AD: Fans, Friends & Followers

Wednesday, April 19, 2006

News items: HD-DVD, Porn Industry Leadership, AT&T/Akimbo, Video PCs

- How do you know if you're a pathological early adopter? You were in line yesterday to buy a Toshiba HD-DVD player and one of the three movies available for it (`Serenity,' `The Last Samurai,' and `Phantom of the Opera').

- The LA Times observes that the porn industry often deploys new technologies that later get adopted by the mainstream media players. In this case, they cite movies purchased and downloaded from the Net that can be burned onto a DVD. (A hard drive, after all, can only store so many movies.) Claire Hoffman and Dawn Chmielewski write:

    Hollywood has resisted burnable discs that can be watched on televisions because they fear piracy. It also doesn't want to alienate retailers, which sell most of its DVDs. But if history is any guide, the online experiment by adult entertainment giant Vivid Entertainment Group will be watched closely by mainstream studio chiefs.


    "The simple fact is porn is an early adopter of new media," said Paul Saffo, director of the Institute for the Future in Palo Alto. "If you're trying to get something established … you're going to privately and secretly hope and pray that the porn industry likes your medium."


    Los Angeles-based Vivid will start selling burnable movies May 8 through online movie service CinemaNow.

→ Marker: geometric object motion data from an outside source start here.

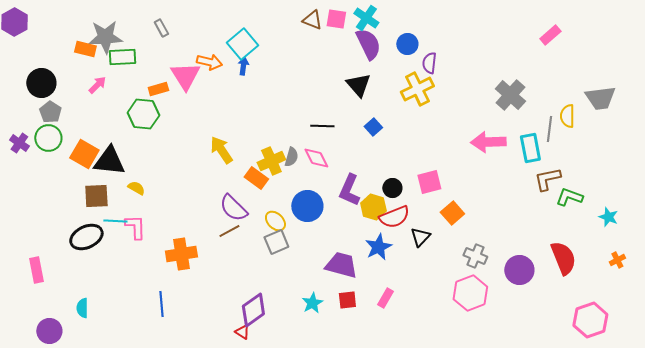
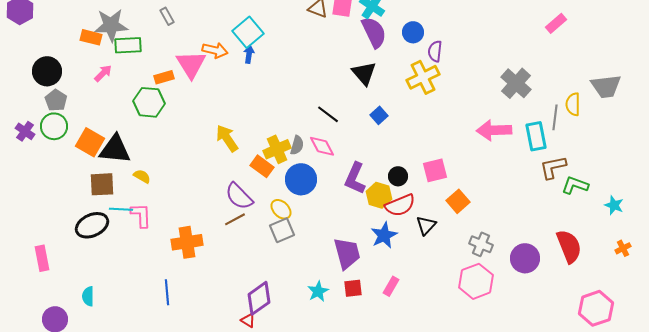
black line: (322, 126) -> (328, 114), turned 35
blue circle: (307, 206) -> (301, 179), moved
purple trapezoid: (341, 265) -> (347, 253), turned 60

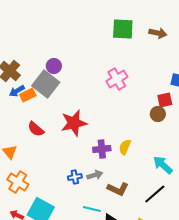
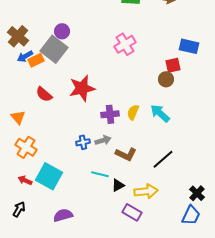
cyan arrow: (163, 165) -> (160, 113), moved

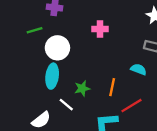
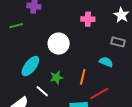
pink cross: (100, 29) -> (88, 19), moved
white circle: (57, 48) -> (59, 44), moved
cyan ellipse: (52, 76) -> (30, 66), turned 30

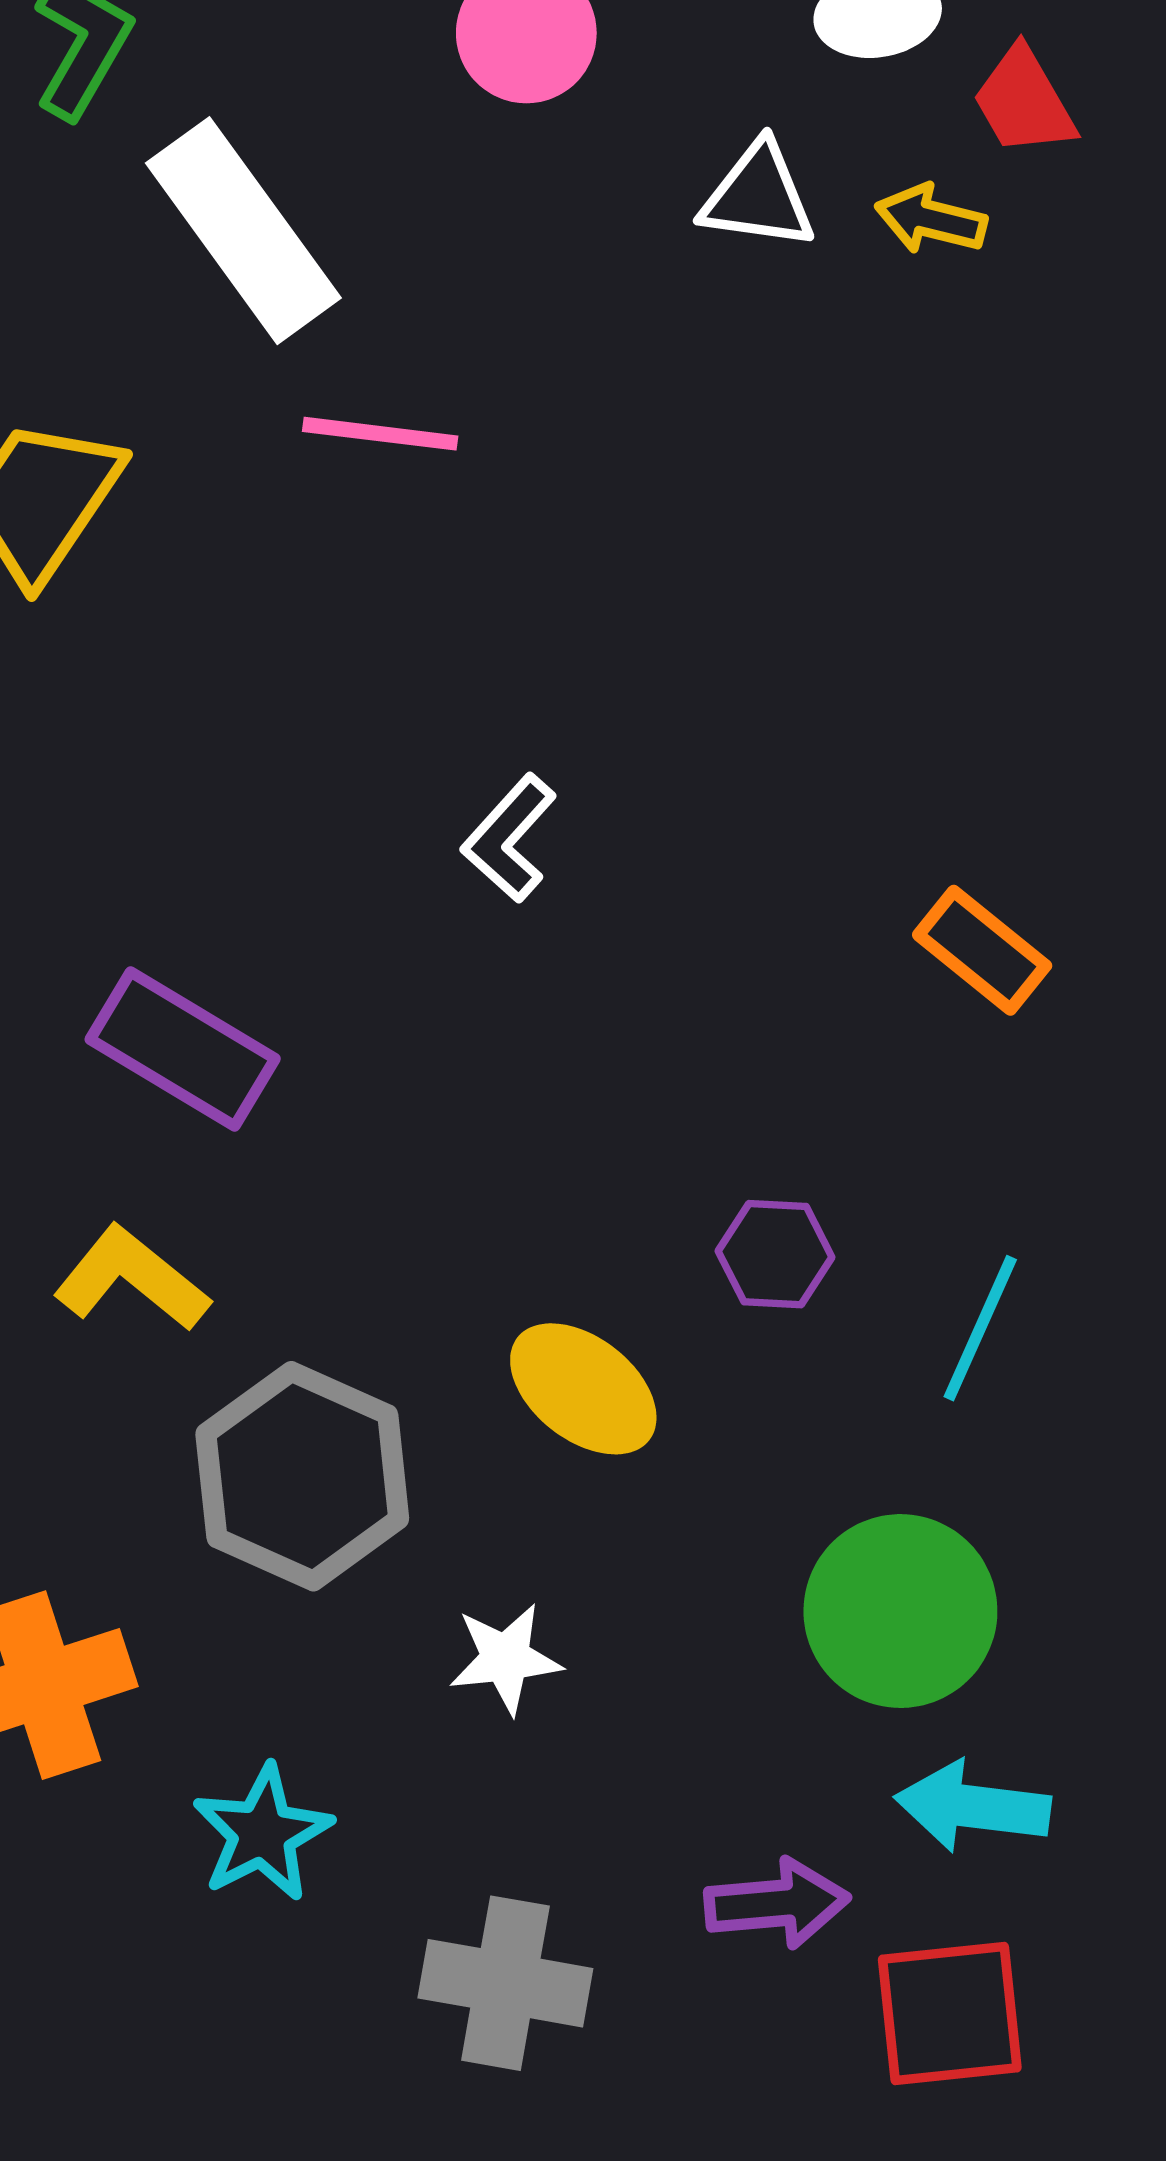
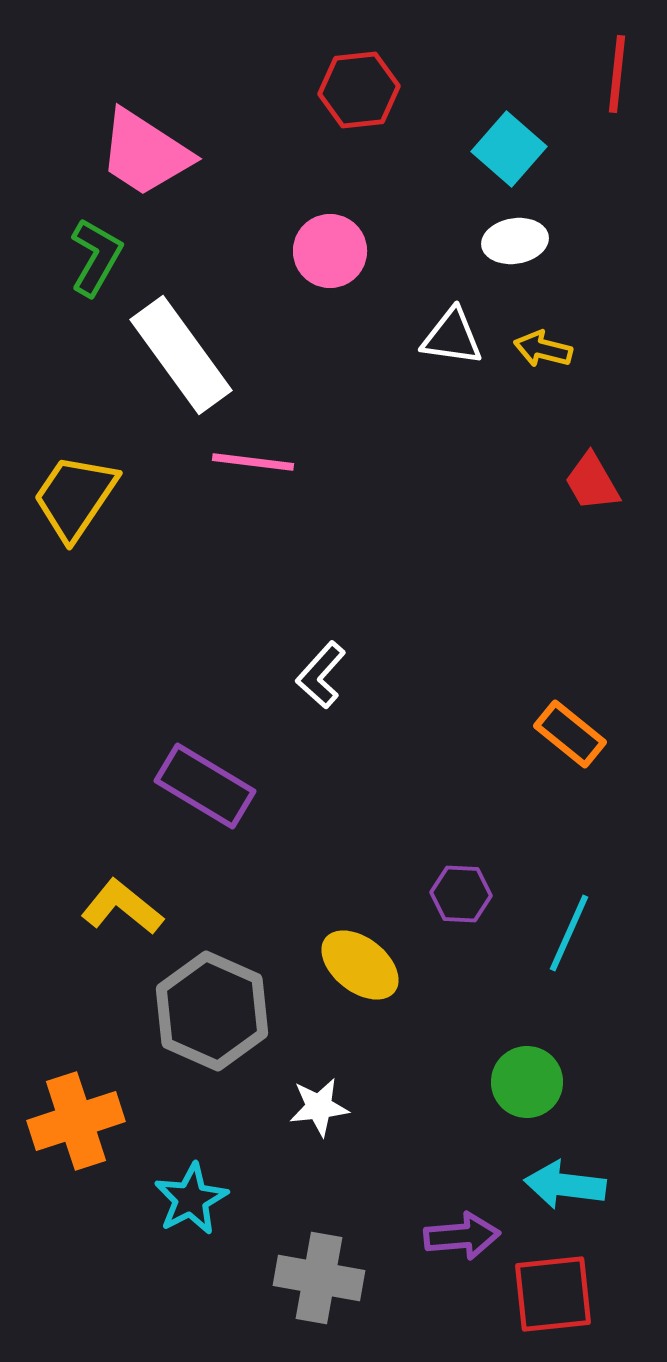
red trapezoid: (1024, 101) -> (592, 482), moved
purple rectangle: (183, 1049) -> (205, 786), moved
green circle: (900, 1611) -> (527, 1082), size x0.7

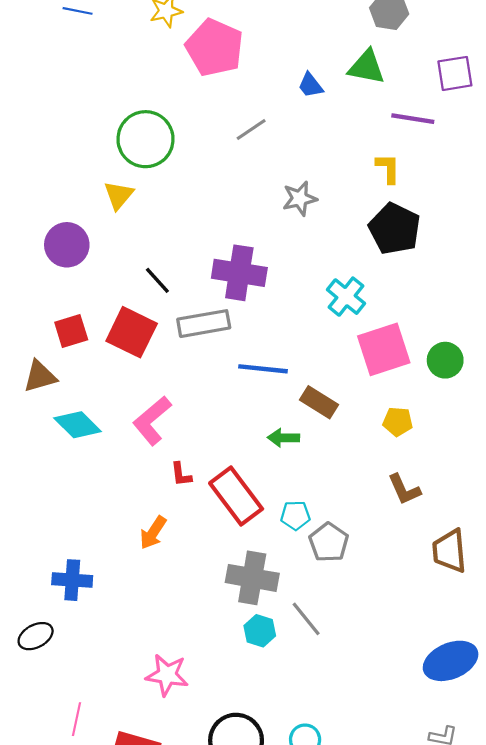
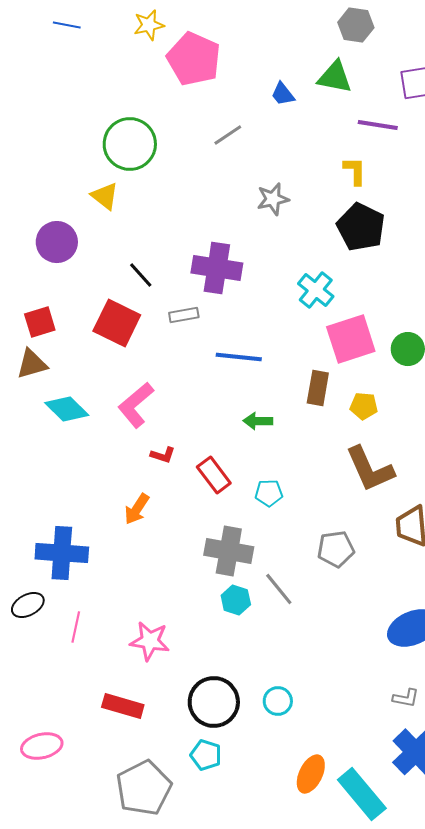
yellow triangle: (119, 195) -> (105, 196), turned -32
gray rectangle: (204, 324) -> (184, 315), size x0.6
red square: (71, 331) -> (40, 322), moved
brown rectangle: (319, 402) -> (318, 388), moved, turned 68
red L-shape: (181, 474) -> (163, 455), turned -65
brown L-shape: (404, 490) -> (370, 469), size x1.6
red rectangle: (236, 496) -> (214, 475), size x0.7
gray pentagon: (329, 542) -> (336, 549), moved, turned 30
blue cross: (72, 580) -> (62, 553), size x1.4
pink line: (77, 719) -> (76, 627), moved

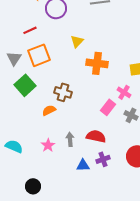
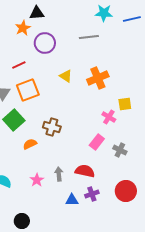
yellow triangle: (77, 41) -> (66, 76), turned -40
orange cross: (97, 63) -> (98, 78), moved, turned -30
pink cross: (124, 92) -> (109, 117), moved
orange semicircle: (49, 110) -> (30, 144), moved

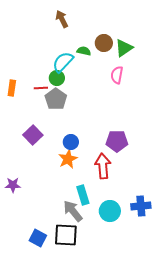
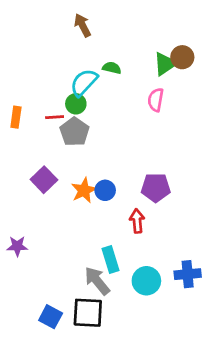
brown circle: (104, 43) -> (182, 57), moved
blue circle: (71, 142) -> (105, 190), moved
orange star: (68, 159) -> (84, 190), moved
red arrow: (103, 166) -> (137, 221), size x0.7

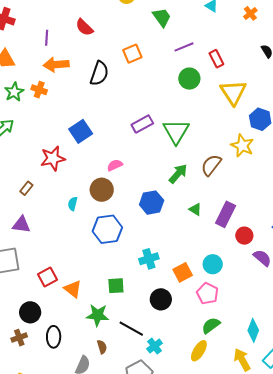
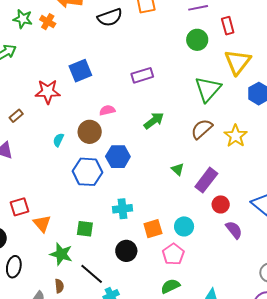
black semicircle: (99, 73) -> (110, 17), turned 40
green star: (14, 92) -> (23, 19), turned 30
green triangle: (176, 131) -> (208, 89), moved
yellow star: (242, 146) -> (236, 136), moved
green arrow: (178, 174) -> (154, 121), moved
blue hexagon: (152, 203) -> (118, 157), moved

Marina del Rey-based CinemaNow last fall launched an adult service that it uses to experiment with features that might eventually become mainstream — such as pay-per-minute movie rentals and the ability to save favorite scenes.


    Vivid, producer of such titles as "Bad Wives" and "Generation Sex," will offer 30 downloadable videos for about $19.95 apiece that include everything that is on a standard DVD — cover art, scene navigation, bonus material and deleted scenes. The finished disc will be copy-protected to deter piracy.


- AT&T and Akimbo have just created a partnership, according to the Wall Street Journal. The deal "involves more than 10,000 television on-demand programs and movies, in a boost for the phone company's plan to offer on-demand video service to millions of consumers." Peter Grant continues, "The Akimbo on-demand content, assembled from 165 different programming owners varying from the BBC to the History Channel, will be part of the on-demand video service offered by AT&T's venture with EchoStar Communications Corp., known as Homezone."


- Finally, the Journal says that consumers are buying more powerful and capacious PCs to support video viewing. Carmen Fleetwood writes, "The growing availability of video content online isn't expected to boost PC sales in the near term but could alter the mix of machines sold over time as consumers may decide to purchase more high-end and laptop models to take advantage of the available content."